__PROBLEM REQUIREMENTS__
The records that follow are to be reproduced exactly. Any pictures in them are left out.

++++ EXTRACTED ENTRIES ++++

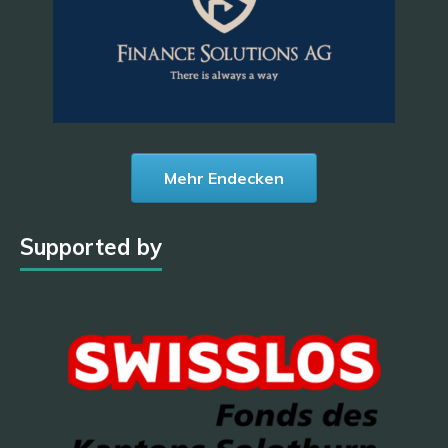
Mehr Endecken
Supported by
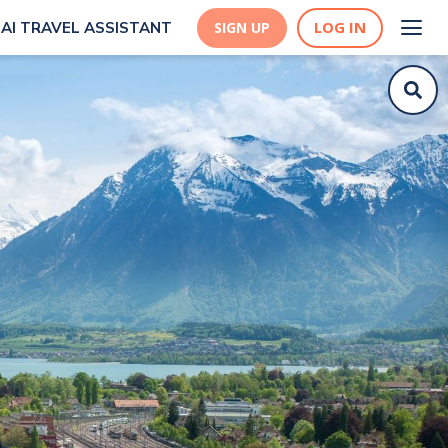
LOG IN
AI TRAVEL ASSISTANT
SIGN UP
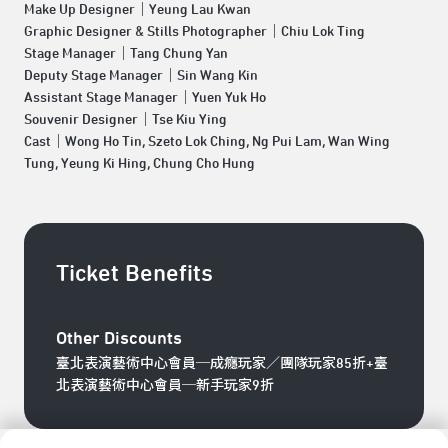
Make Up Designer｜Yeung Lau Kwan
Graphic Designer & Stills Photographer｜Chiu Lok Ting
Stage Manager｜Tang Chung Yan
Deputy Stage Manager｜Sin Wang Kin
Assistant Stage Manager｜Yuen Yuk Ho
Souvenir Designer｜Tse Kiu Ying
Cast｜Wong Ho Tin, Szeto Lok Ching, Ng Pui Lam, Wan Wing
Tung, Yeung Ki Hing, Chung Cho Hung
Ticket Benefits
Other Discounts
臺北表演藝術中心會員─成癮玩家／團隊玩家85折+臺
北表演藝術中心會員─新手玩家9折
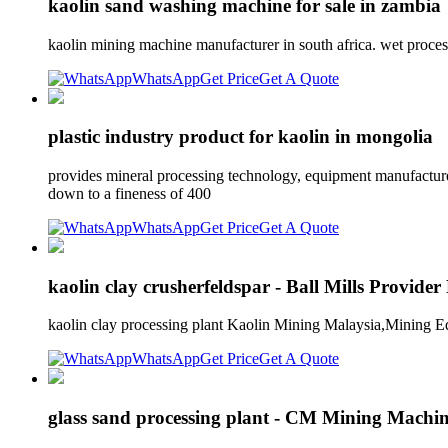
kaolin sand washing machine for sale in zambia
kaolin mining machine manufacturer in south africa. wet proce
WhatsApp
Get Price
Get A Quote
plastic industry product for kaolin in mongolia
provides mineral processing technology, equipment manufacture 
down to a fineness of 400
WhatsApp
Get Price
Get A Quote
kaolin clay crusherfeldspar - Ball Mills Provider
kaolin clay processing plant Kaolin Mining Malaysia,Mining Eq
WhatsApp
Get Price
Get A Quote
glass sand processing plant - CM Mining Machi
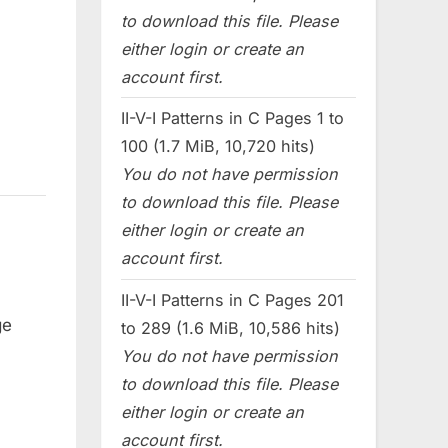
to download this file. Please
either login or create an
account first.
II-V-I Patterns in C Pages 1 to
100 (1.7 MiB, 10,720 hits)
You do not have permission
to download this file. Please
either login or create an
account first.
II-V-I Patterns in C Pages 201
ge
to 289 (1.6 MiB, 10,586 hits)
You do not have permission
to download this file. Please
either login or create an
account first.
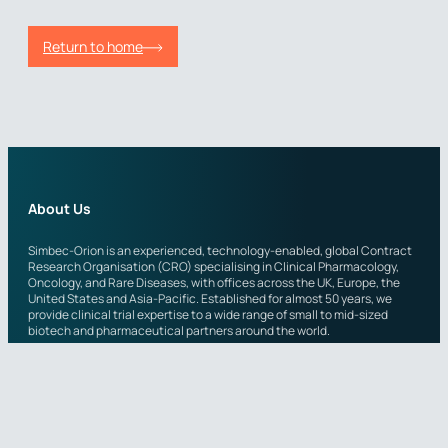
Return to home
About Us
Simbec-Orion is an experienced, technology-enabled, global Contract
Research Organisation (CRO) specialising in Clinical Pharmacology,
Oncology, and Rare Diseases, with offices across the UK, Europe, the
United States and Asia-Pacific. Established for almost 50 years, we
provide clinical trial expertise to a wide range of small to mid-sized
biotech and pharmaceutical partners around the world.
Across the organisation, scientific teams leverage both a wide
therapeutic experience in clinical pharmacology, as well as more
specialist expertise in Phase I-IV oncology and rare disease. Simbec-
Orion’s adaptable, highly experienced teams continuously take a
quality-first approach, whilst maintaining the short communication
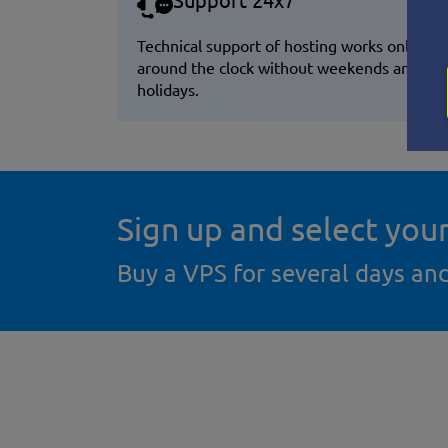
Support 24x7
Technical support of hosting works online
around the clock without weekends and
holidays.
Sign up and select you
Buy a VPS for several days an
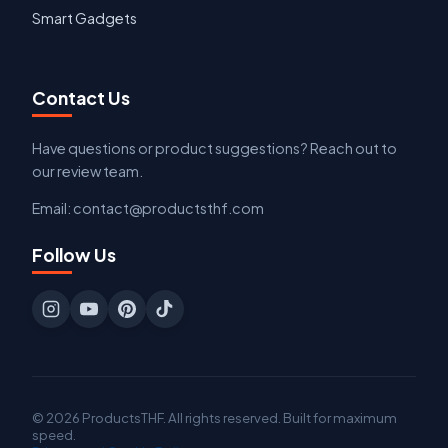
Smart Gadgets
Contact Us
Have questions or product suggestions? Reach out to
our review team.
Email: contact@productsthf.com
Follow Us
© 2026 ProductsTHF. All rights reserved. Built for maximum
speed.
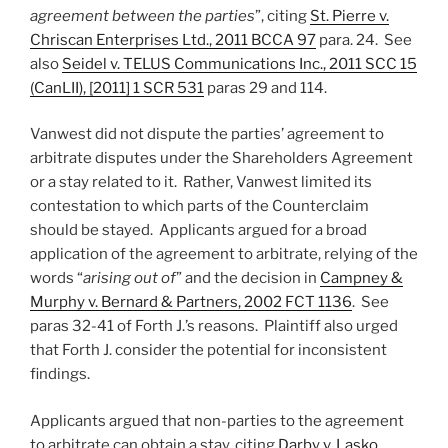
agreement between the parties
”, citing
St. Pierre v.
Chriscan Enterprises Ltd., 2011 BCCA 97
para. 24. See
also
Seidel v. TELUS Communications Inc., 2011 SCC 15
(CanLII), [2011] 1 SCR 531
paras 29 and 114.
Vanwest did not dispute the parties’ agreement to
arbitrate disputes under the Shareholders Agreement
or a stay related to it. Rather, Vanwest limited its
contestation to which parts of the Counterclaim
should be stayed. Applicants argued for a broad
application of the agreement to arbitrate, relying of the
words “
arising out of
” and the decision in
Campney &
Murphy v. Bernard & Partners, 2002 FCT 1136
. See
paras 32-41 of Forth J.’s reasons. Plaintiff also urged
that Forth J. consider the potential for inconsistent
findings.
Applicants argued that non-parties to the agreement
to arbitrate can obtain a stay, citing
Darby v. Lasko,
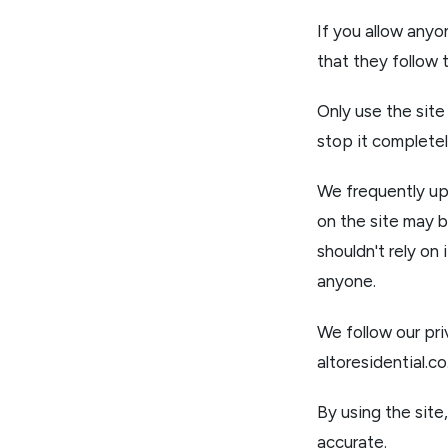
If you allow anyo
that they follow 
Only use the site
stop it completel
We frequently upd
on the site may b
shouldn't rely on 
anyone.
We follow our pri
altoresidential.c
By using the site
accurate.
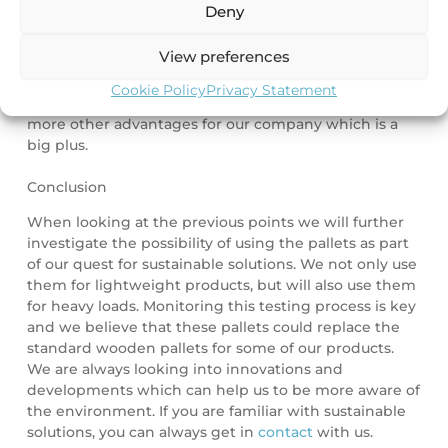
Deny
client’s staff and the products. And there are no nails
or sharp edges, which traditional pallets might have.
View preferences
This can potentially damage the product.
Our priority
was creating more sustainable solutions for our
Cookie Policy
Privacy Statement
slitting facility, but in the process it also creates a lot
more other advantages for our company which is a
big plus.
Conclusion
When looking at the previous points we will further
investigate the possibility of using the pallets as part
of our quest for sustainable solutions. We not only use
them for lightweight products, but will also use them
for heavy loads. Monitoring this testing process is key
and we believe that these pallets could replace the
standard wooden pallets for some of our products.
We are always looking into innovations and
developments which can help us to be more aware of
the environment. If you are familiar with sustainable
solutions, you can always get in
contact
with us.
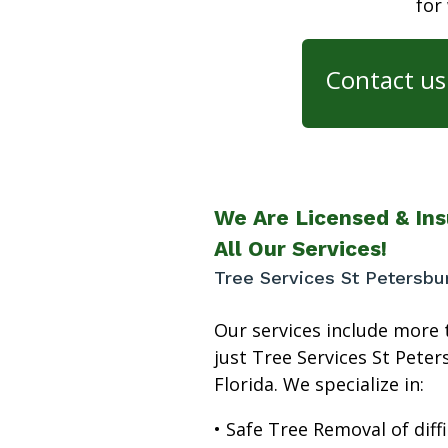
for
Contact us 
We Are Licensed & Ins
All Our Services!
Tree Services St Petersbu
Our services include more 
just Tree Services St Pete
Florida. We specialize in:
• Safe Tree Removal of diffi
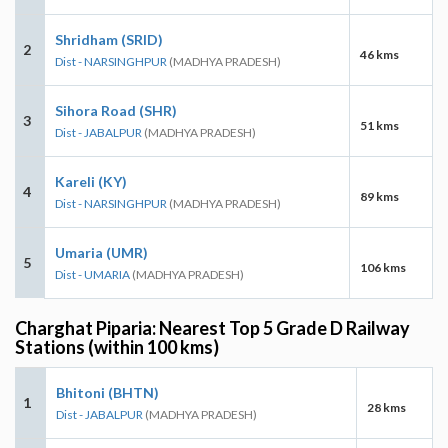
Shridham (SRID)
2
46 kms
Dist - NARSINGHPUR
(MADHYA PRADESH)
Sihora Road (SHR)
3
51 kms
Dist - JABALPUR
(MADHYA PRADESH)
Kareli (KY)
4
89 kms
Dist - NARSINGHPUR
(MADHYA PRADESH)
Umaria (UMR)
5
106 kms
Dist - UMARIA
(MADHYA PRADESH)
Charghat Piparia: Nearest Top 5 Grade D Railway
Stations (within 100 kms)
Bhitoni (BHTN)
1
28 kms
Dist - JABALPUR
(MADHYA PRADESH)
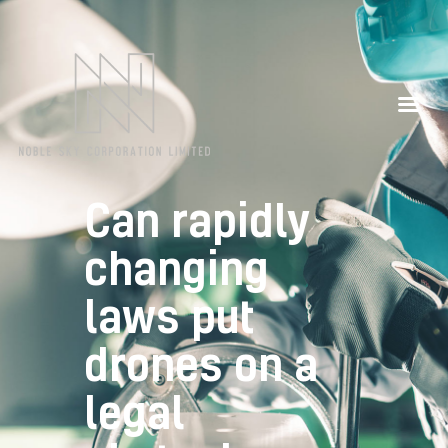
Our Partners
Contacts
Can rapidly
changing
laws put
drones on a
legal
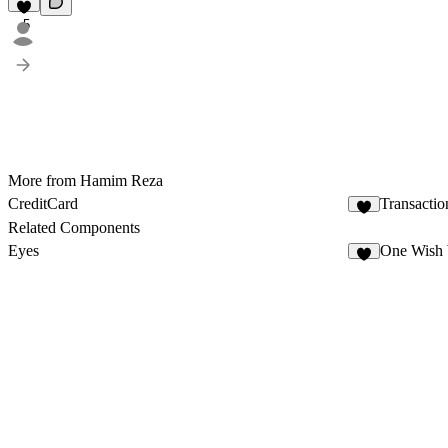
5
More from Hamim Reza
CreditCard
Transacti
4
Related Components
Eyes
One Wish 
9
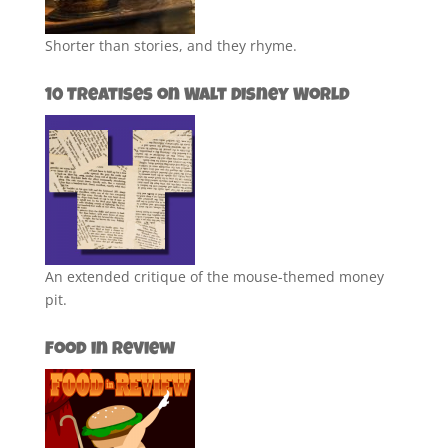
Shorter than stories, and they rhyme.
10 Treatises on Walt Disney World
An extended critique of the mouse-themed money
pit.
Food in Review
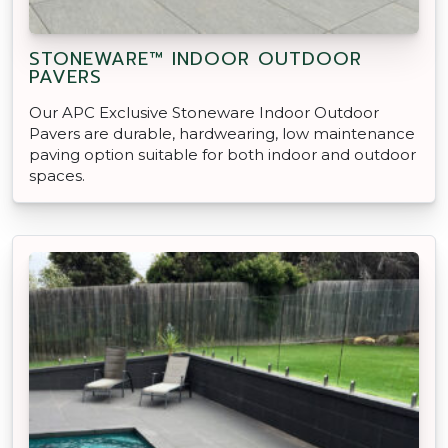
STONEWARE™ INDOOR OUTDOOR
PAVERS
Our APC Exclusive Stoneware Indoor Outdoor
Pavers are durable, hardwearing, low maintenance
paving option suitable for both indoor and outdoor
spaces.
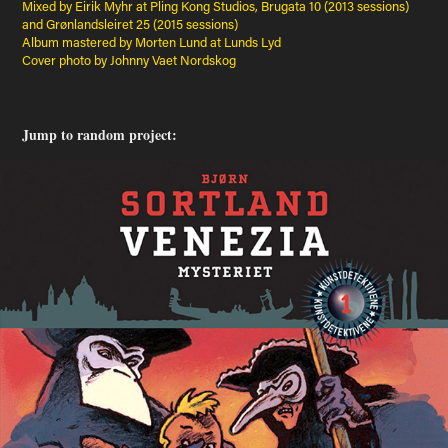
Mixed by Eirik Myhr at Pling Kong Studios, Brugata 10 (2013 sessions)
and Grønlandsleiret 25 (2015 sessions)
Album mastered by Morten Lund at Lunds Lyd
Cover photo by Johnny Vaet Nordskog
Jump to random project:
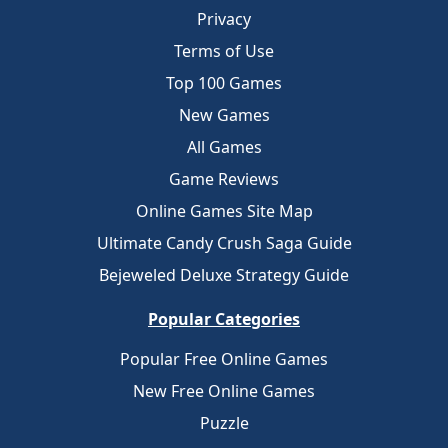
Privacy
Terms of Use
Top 100 Games
New Games
All Games
Game Reviews
Online Games Site Map
Ultimate Candy Crush Saga Guide
Bejeweled Deluxe Strategy Guide
Popular Categories
Popular Free Online Games
New Free Online Games
Puzzle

++++

__TASK OUTPUT__
Mehr Endecken
Supported by
LOG IN
AI TRAVEL ASSISTANT
SIGN UP
Make Up Designer｜Yeung Lau Kwan
Graphic Designer & Stills Photographer｜Chiu Lok Ting
Stage Manager｜Tang Chung Yan
Deputy Stage Manager｜Sin Wang Kin
Assistant Stage Manager｜Yuen Yuk Ho
Souvenir Designer｜Tse Kiu Ying
Cast｜Wong Ho Tin, Szeto Lok Ching, Ng Pui Lam, Wan Wing
Tung, Yeung Ki Hing, Chung Cho Hung
Ticket Benefits
Other Discounts
臺北表演藝術中心會員─成癮玩家／團隊玩家85折+臺
北表演藝術中心會員─新手玩家9折
kaolin sand washing machine for sale in zambia
kaolin mining machine manufacturer in south africa. wet proce
WhatsApp
Get Price
Get A Quote
plastic industry product for kaolin in mongolia
provides mineral processing technology, equipment manufacture 
down to a fineness of 400
WhatsApp
Get Price
Get A Quote
kaolin clay crusherfeldspar - Ball Mills Provider
kaolin clay processing plant Kaolin Mining Malaysia,Mining Eq
WhatsApp
Get Price
Get A Quote
glass sand processing plant - CM Mining Machi
to download this file. Please
either login or create an
account first.
II-V-I Patterns in C Pages 1 to
100 (1.7 MiB, 10,720 hits)
You do not have permission
to download this file. Please
either login or create an
account first.
II-V-I Patterns in C Pages 201
ge
to 289 (1.6 MiB, 10,586 hits)
You do not have permission
to download this file. Please
either login or create an
account first.
Return to home
About Us
Simbec-Orion is an experienced, technology-enabled, global Contract
Research Organisation (CRO) specialising in Clinical Pharmacology,
Oncology, and Rare Diseases, with offices across the UK, Europe, the
United States and Asia-Pacific. Established for almost 50 years, we
provide clinical trial expertise to a wide range of small to mid-sized
biotech and pharmaceutical partners around the world.
Across the organisation, scientific teams leverage both a wide
therapeutic experience in clinical pharmacology, as well as more
specialist expertise in Phase I-IV oncology and rare disease. Simbec-
Orion’s adaptable, highly experienced teams continuously take a
quality-first approach, whilst maintaining the short communication
Support 24x7
Technical support of hosting works online
around the clock without weekends and
holidays.
Sign up and select you
Buy a VPS for several days an
Smart Gadgets
Contact Us
Have questions or product suggestions? Reach out to
our review team.
Email: contact@productsthf.com
Follow Us
© 2026 ProductsTHF. All rights reserved. Built for maximum
speed.
agreement between the parties
”, citing
St. Pierre v.
Chriscan Enterprises Ltd., 2011 BCCA 97
para. 24. See
also
Seidel v. TELUS Communications Inc., 2011 SCC 15
(CanLII), [2011] 1 SCR 531
paras 29 and 114.
Vanwest did not dispute the parties’ agreement to
arbitrate disputes under the Shareholders Agreement
or a stay related to it. Rather, Vanwest limited its
contestation to which parts of the Counterclaim
should be stayed. Applicants argued for a broad
application of the agreement to arbitrate, relying of the
words “
arising out of
” and the decision in
Campney &
Murphy v. Bernard & Partners, 2002 FCT 1136
. See
paras 32-41 of Forth J.’s reasons. Plaintiff also urged
that Forth J. consider the potential for inconsistent
findings.
Applicants argued that non-parties to the agreement
to arbitrate can obtain a stay, citing
Darby v. Lasko,
If you allow anyo
that they follow 
Only use the site
stop it completel
We frequently upd
on the site may b
shouldn't rely on 
anyone.
We follow our pri
altoresidential.c
By using the site
accurate.
Deny
client’s staff and the products. And there are no nails
or sharp edges, which traditional pallets might have.
View preferences
This can potentially damage the product.
Our priority
was creating more sustainable solutions for our
Cookie Policy
Privacy Statement
slitting facility, but in the process it also creates a lot
more other advantages for our company which is a
big plus.
Conclusion
When looking at the previous points we will further
investigate the possibility of using the pallets as part
of our quest for sustainable solutions. We not only use
them for lightweight products, but will also use them
for heavy loads. Monitoring this testing process is key
and we believe that these pallets could replace the
standard wooden pallets for some of our products.
We are always looking into innovations and
developments which can help us to be more aware of
the environment. If you are familiar with sustainable
solutions, you can always get in
contact
with us.
for
Contact us 
We Are Licensed & Ins
All Our Services!
Tree Services St Petersbu
Our services include more 
just Tree Services St Pete
Florida. We specialize in:
• Safe Tree Removal of diffi
Shridham (SRID)
2
46 kms
Dist - NARSINGHPUR
(MADHYA PRADESH)
Sihora Road (SHR)
3
51 kms
Dist - JABALPUR
(MADHYA PRADESH)
Kareli (KY)
4
89 kms
Dist - NARSINGHPUR
(MADHYA PRADESH)
Umaria (UMR)
5
106 kms
Dist - UMARIA
(MADHYA PRADESH)
Charghat Piparia: Nearest Top 5 Grade D Railway
Stations (within 100 kms)
Bhitoni (BHTN)
1
28 kms
Dist - JABALPUR
(MADHYA PRADESH)
Our Partners
Contacts
Can rapidly
changing
laws put
drones on a
legal
5
More from Hamim Reza
CreditCard
Transacti
4
Related Components
Eyes
One Wish 
9
Shorter than stories, and they rhyme.
10 Treatises on Walt Disney World
An extended critique of the mouse-themed money
pit.
Food in Review
STONEWARE™ INDOOR OUTDOOR
PAVERS
Our APC Exclusive Stoneware Indoor Outdoor
Pavers are durable, hardwearing, low maintenance
paving option suitable for both indoor and outdoor
spaces.
Mixed by Eirik Myhr at Pling Kong Studios, Brugata 10 (2013 sessions)
and Grønlandsleiret 25 (2015 sessions)
Album mastered by Morten Lund at Lunds Lyd
Cover photo by Johnny Vaet Nordskog
Jump to random project:
Privacy
Terms of Use
Top 100 Games
New Games
All Games
Game Reviews
Online Games Site Map
Ultimate Candy Crush Saga Guide
Bejeweled Deluxe Strategy Guide
Popular Categories
Popular Free Online Games
New Free Online Games
Puzzle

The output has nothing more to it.